[Saved entries]

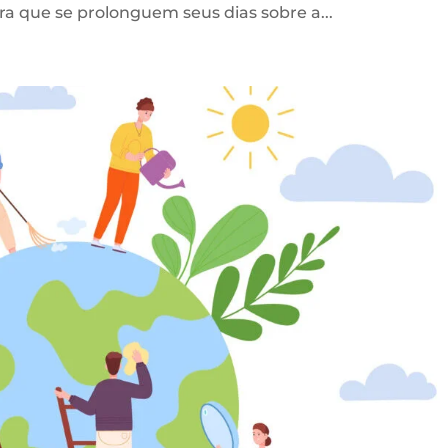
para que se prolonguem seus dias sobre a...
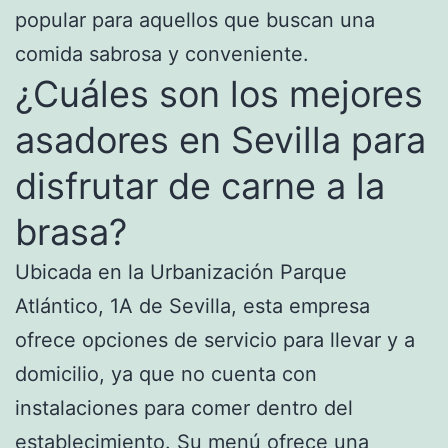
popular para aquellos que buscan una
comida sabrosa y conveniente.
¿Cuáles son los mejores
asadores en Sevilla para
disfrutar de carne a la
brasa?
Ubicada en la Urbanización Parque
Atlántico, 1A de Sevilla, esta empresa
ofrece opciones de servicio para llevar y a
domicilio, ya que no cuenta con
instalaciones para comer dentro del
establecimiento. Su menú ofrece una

[Work required] Ascertain the number of lines in the entries that include the word "para", and report only that number.

[Result] 5